D'un voyage dans l'archipel portugais des Açores, en 2015, Anne-Sophie Subilia a rapporté une sorte de journal poétique, diffracté, émietté, publié par les belles éditions Empreintes sous le titre énigmatique d'abrase*. Au fil des jours, des promenades dans la nature sauvage, l'auteure cherche à colliger les éclats de son être sans cesse menacé de disparition (on retrouve ici un thème cher à Sylviane Dupuis, qui fut son mentor à l'université de Genève).
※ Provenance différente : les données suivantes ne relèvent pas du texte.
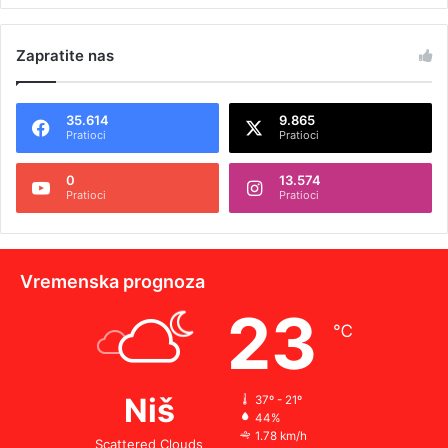
Zapratite nas
35.614
9.865
Pratioci
Pratioci
0
13.574
Pratioci
Pratioci
Vremenska prognoza
23
℃
Niš
37º - 21º
44%
1.78 km/h
Scattered Clouds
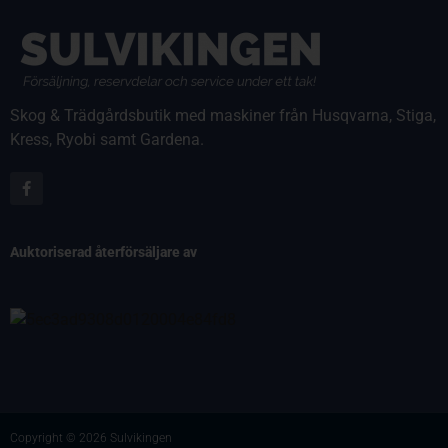
Skog & Trädgårdsbutik med maskiner från Husqvarna, Stiga,
Kress, Ryobi samt Gardena.
Auktoriserad återförsäljare av
Copyright © 2026 Sulvikingen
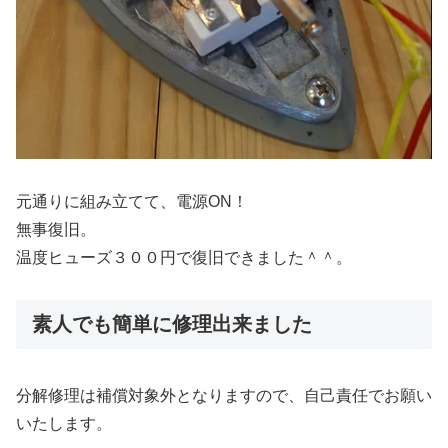
元通りに組み立てて、電源ON！
無事復旧。
温度ヒューズ３００円で復旧できました＾＾。
素人でも簡単に修理出来ました
分解修理は補償対象外となりますので、自己責任でお願い
いたします。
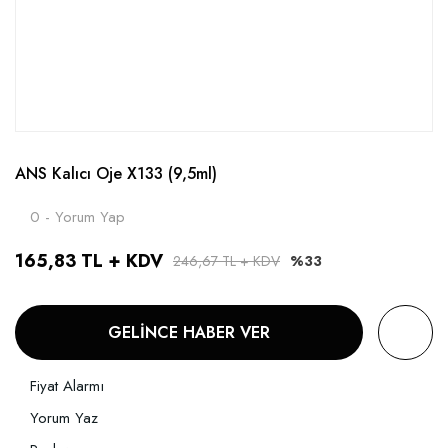
ANS Kalıcı Oje X133 (9,5ml)
0 - Yorum Yap
165,83 TL + KDV
246,67 TL + KDV
%33
GELİNCE HABER VER
Fiyat Alarmı
Yorum Yaz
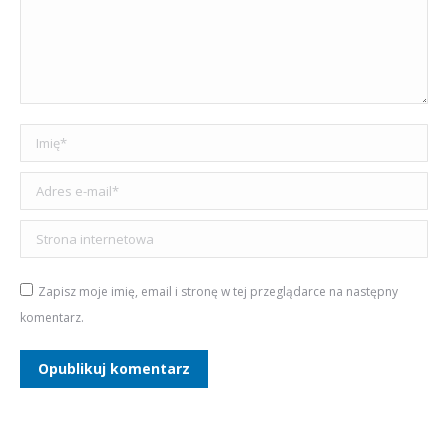
Imię *
Adres e-mail *
Strona internetowa
Zapisz moje imię, email i stronę w tej przeglądarce na następny
komentarz.
Opublikuj komentarz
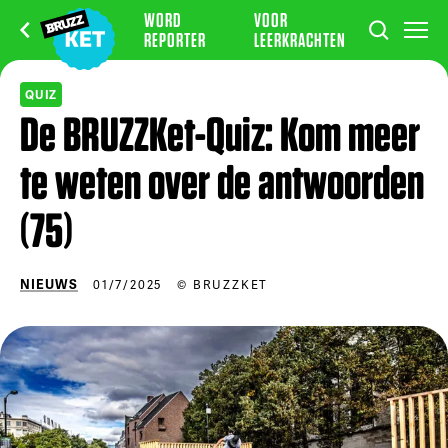
WORD
VOOR
REPORTER
LEERKRACHTEN
QUIZ
De BRUZZKet-Quiz: Kom meer
te weten over de antwoorden
(75)
NIEUWS
01/7/2025
© BRUZZKET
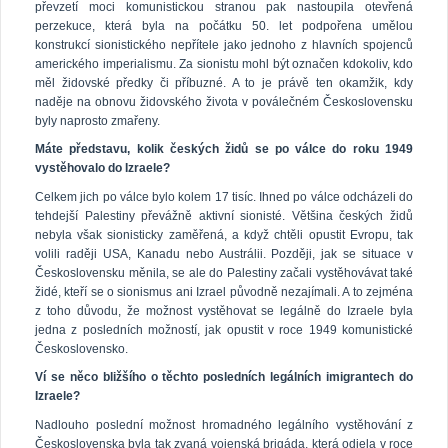
převzetí moci komunistickou stranou pak nastoupila otevřená
perzekuce, která byla na počátku 50. let podpořena umělou
konstrukcí sionistického nepřítele jako jednoho z hlavních spojenců
amerického imperialismu. Za sionistu mohl být označen kdokoliv, kdo
měl židovské předky či příbuzné. A to je právě ten okamžik, kdy
naděje na obnovu židovského života v poválečném Československu
byly naprosto zmařeny.
Máte představu, kolik českých židů se po válce do roku 1949
vystěhovalo do
Izraele?
Celkem jich po válce bylo kolem 17 tisíc. Ihned po válce odcházeli do
tehdejší Palestiny převážně aktivní sionisté. Většina českých židů
nebyla však sionisticky zaměřená, a když chtěli opustit Evropu, tak
volili raději USA, Kanadu nebo Austrálii. Později, jak se situace v
Československu měnila, se ale do Palestiny začali vystěhovávat také
židé, kteří se o sionismus ani Izrael původně nezajímali. A to zejména
z toho důvodu, že možnost vystěhovat se legálně do Izraele byla
jedna z posledních možností, jak opustit v roce 1949 komunistické
Československo.
Ví se něco bližšího o těchto posledních legálních imigrantech do
Izraele?
Nadlouho poslední možnost hromadného legálního vystěhování z
Československa byla tak zvaná vojenská brigáda, která odjela v roce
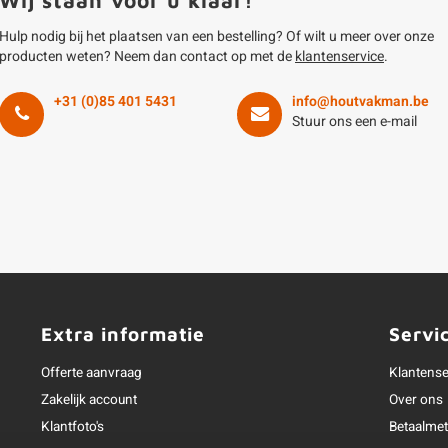
Hulp nodig bij het plaatsen van een bestelling? Of wilt u meer over onze
producten weten? Neem dan contact op met de
klantenservice
.
+31 (0)85 401 5431
info@houtvakman.be
Stuur ons een e-mail
Extra informatie
Servi
Offerte aanvraag
Klantense
Zakelijk account
Over ons
Klantfoto's
Betaalme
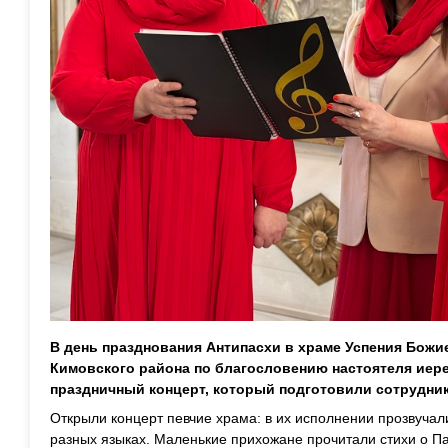
В
день празднования Антипасхи в
храме Успения Божи
Кимовского района
по благословению настоятеля иер
праздничный концерт, который подготовили сотрудник
Открыли концерт певчие
храма
: в их исполнении прозвуча
разных языках.
Маленькие прихожане
прочитали стихи о Па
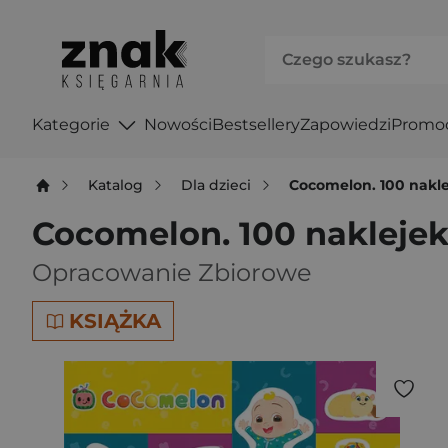
Kategorie
Nowości
Bestsellery
Zapowiedzi
Promo
Katalog
Dla dzieci
Cocomelon. 100 nakl
Cocomelon. 100 nakleje
Opracowanie Zbiorowe
KSIĄŻKA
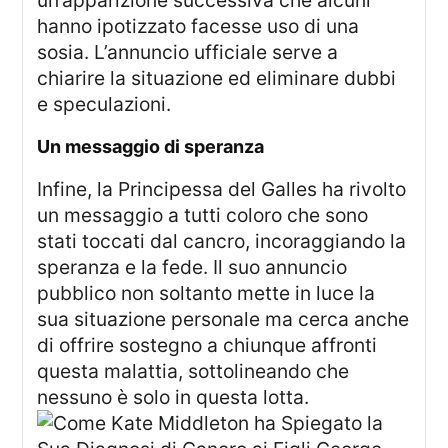
hanno ipotizzato facesse uso di una
sosia. L’annuncio ufficiale serve a
chiarire la situazione ed eliminare dubbi
e speculazioni.
un messaggio di speranza
Infine, la Principessa del Galles ha rivolto
un messaggio a tutti coloro che sono
stati toccati dal cancro, incoraggiando la
speranza e la fede. Il suo annuncio
pubblico non soltanto mette in luce la
sua situazione personale ma cerca anche
di offrire sostegno a chiunque affronti
questa malattia, sottolineando che
nessuno è solo in questa lotta.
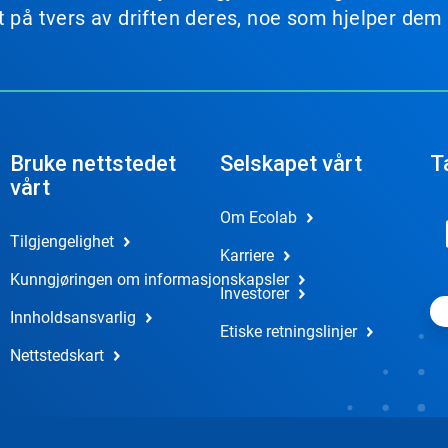
t på tvers av driften deres, noe som hjelper dem
Bruke nettstedet
Selskapet vårt
T
vårt
Om Ecolab
Tilgjengelighet
Karriere
Kunngjøringen om informasjonskapsler
Investorer
Innholdsansvarlig
Etiske retningslinjer
Nettstedskart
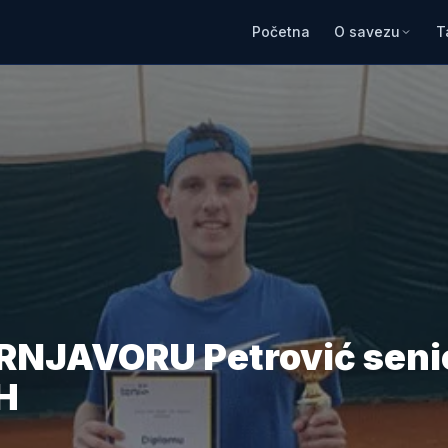
Početna
O savezu
T
RNJAVORU Petrović seni
H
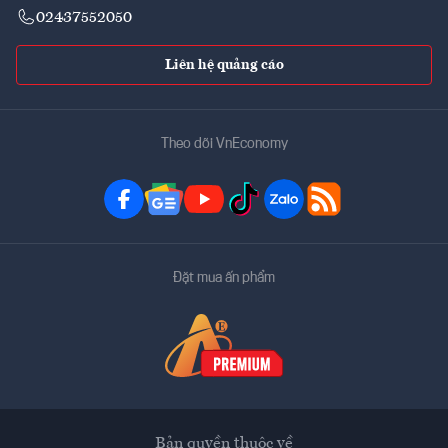
02437552050
Liên hệ quảng cáo
Theo dõi VnEconomy
Đặt mua ấn phẩm
Bản quyền thuộc về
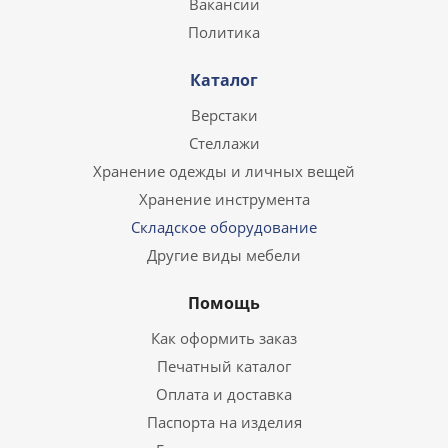
Вакансии
Политика
Каталог
Верстаки
Стеллажи
Хранение одежды и личных вещей
Хранение инструмента
Складское оборудование
Другие виды мебели
Помощь
Как оформить заказ
Печатный каталог
Оплата и доставка
Паспорта на изделия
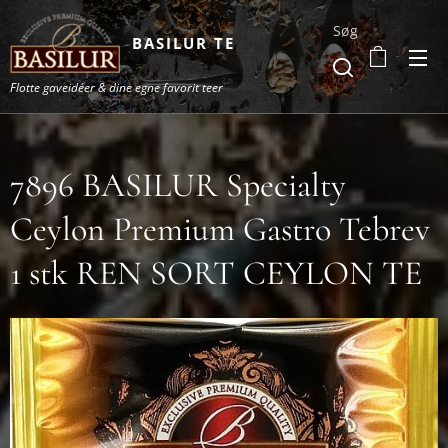
Søg
BASILUR TE
Flotte gaveidéer & dine egne favorit teer
7896 BASILUR Specialty
Ceylon Premium Gastro Tebrev
1 stk REN SORT CEYLON TE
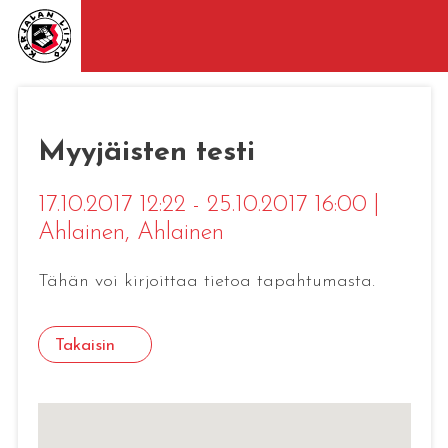
Myyjäisten testi
17.10.2017 12:22 - 25.10.2017 16:00
|
Ahlainen
, Ahlainen
Tähän voi kirjoittaa tietoa tapahtumasta.
Takaisin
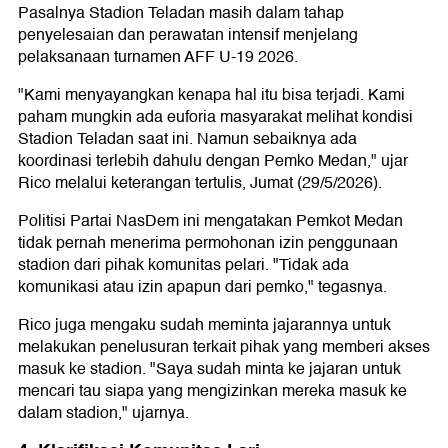
Pasalnya Stadion Teladan masih dalam tahap
penyelesaian dan perawatan intensif menjelang
pelaksanaan turnamen AFF U-19 2026.
"Kami menyayangkan kenapa hal itu bisa terjadi. Kami
paham mungkin ada euforia masyarakat melihat kondisi
Stadion Teladan saat ini. Namun sebaiknya ada
koordinasi terlebih dahulu dengan Pemko Medan," ujar
Rico melalui keterangan tertulis, Jumat (29/5/2026).
Politisi Partai NasDem ini mengatakan Pemkot Medan
tidak pernah menerima permohonan izin penggunaan
stadion dari pihak komunitas pelari. "Tidak ada
komunikasi atau izin apapun dari pemko," tegasnya.
Rico juga mengaku sudah meminta jajarannya untuk
melakukan penelusuran terkait pihak yang memberi akses
masuk ke stadion. "Saya sudah minta ke jajaran untuk
mencari tau siapa yang mengizinkan mereka masuk ke
dalam stadion," ujarnya.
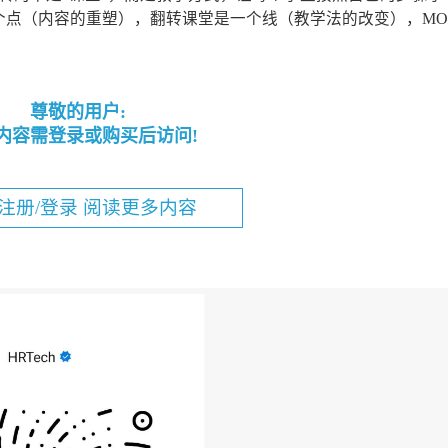
点（内容的重塑），翻转课堂是一个线（教学法的改变），MO
尊敬的用户:
内容需登录或购买后访问!
注册/登录 阅读更多内容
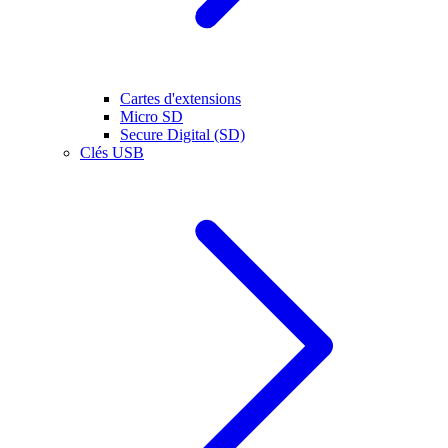
Cartes d'extensions
Micro SD
Secure Digital (SD)
Clés USB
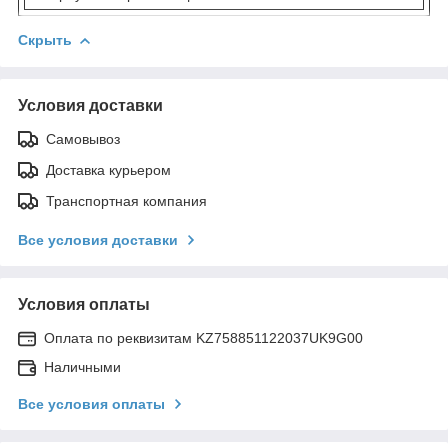
Скрыть
Условия доставки
Самовывоз
Доставка курьером
Транспортная компания
Все условия доставки
Условия оплаты
Оплата по реквизитам KZ758851122037UK9G00
Наличными
Все условия оплаты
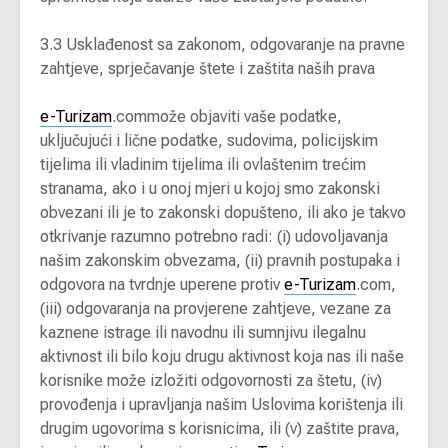
3.3 Usklađenost sa zakonom, odgovaranje na pravne
zahtjeve, sprječavanje štete i zaštita naših prava
e-Turizam
.commože objaviti vaše podatke,
uključujući i lične podatke, sudovima, policijskim
tijelima ili vladinim tijelima ili ovlaštenim trećim
stranama, ako i u onoj mjeri u kojoj smo zakonski
obvezani ili je to zakonski dopušteno, ili ako je takvo
otkrivanje razumno potrebno radi: (i) udovoljavanja
našim zakonskim obvezama, (ii) pravnih postupaka i
odgovora na tvrdnje uperene protiv
e-Turizam
.com,
(iii) odgovaranja na provjerene zahtjeve, vezane za
kaznene istrage ili navodnu ili sumnjivu ilegalnu
aktivnost ili bilo koju drugu aktivnost koja nas ili naše
korisnike može izložiti odgovornosti za štetu, (iv)
provođenja i upravljanja našim Uslovima korištenja ili
drugim ugovorima s korisnicima, ili (v) zaštite prava,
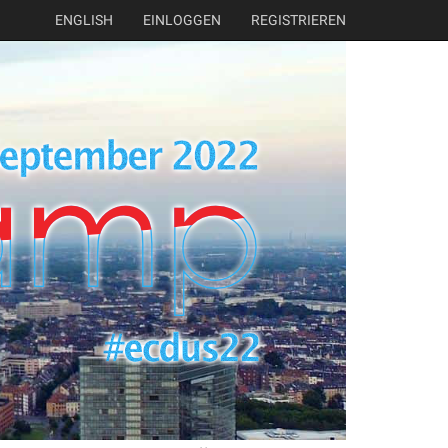
ENGLISH
EINLOGGEN
REGISTRIEREN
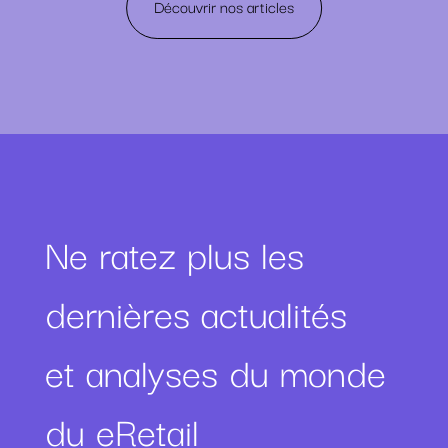
Découvrir nos articles
Ne ratez plus les
dernières actualités
et analyses du monde
du eRetail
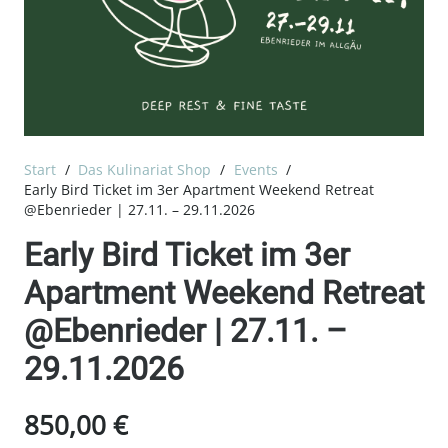
Start
/
Das Kulinariat Shop
/
Events
/
Early Bird Ticket im 3er Apartment Weekend Retreat
@Ebenrieder | 27.11. – 29.11.2026
Early Bird Ticket im 3er
Apartment Weekend Retreat
@Ebenrieder | 27.11. –
29.11.2026
850,00
€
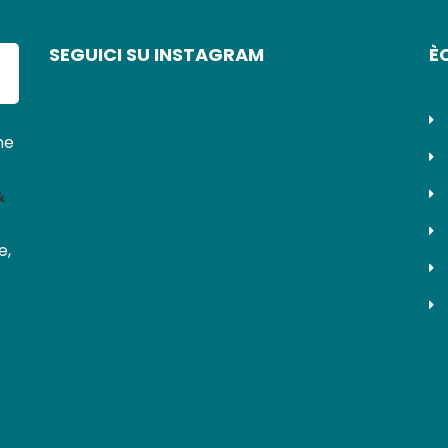
SEGUICI SU INSTAGRAM
È
ne
&
e,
Pour vaincre cette menace, et briser le silence, pas d'autre recours que le langage, avec ses failles et ses limites.
« dehors/ debout/ la bouche grenade/disant rien/ ne pouvant rien/ dire
dans les murets se cache/ la forme brûlante/ de leurs questions »
Dans cette solitude première, on sent l'appel de l'autre, toujours absent, dont il ne reste qu'une image ou un parfum.
« ce qui existe
les paysages/ les prairies illuminées/ l'enfoui
temps froissé/ commetabac
ce parfum/ sur nos doigts
tenir une image transparente »
Scandé en huit parties, ce long poème de l'émiettement cherche son centre, comme l'être qui traverse le temps fait de ruptures et de désir, de douleur et d'espoir. Avec ses mots minimalistes, l'auteure parvient à rendre compte de l'érosion de l'être.
C'est ainsi qu'il faut comprendre le titre énigmatique, abrase*, qui dit l'usure et les blessures de ce cheminement singulier.
* Anne-Sophie Subilia, abrase, éditions Empreintes, 2021.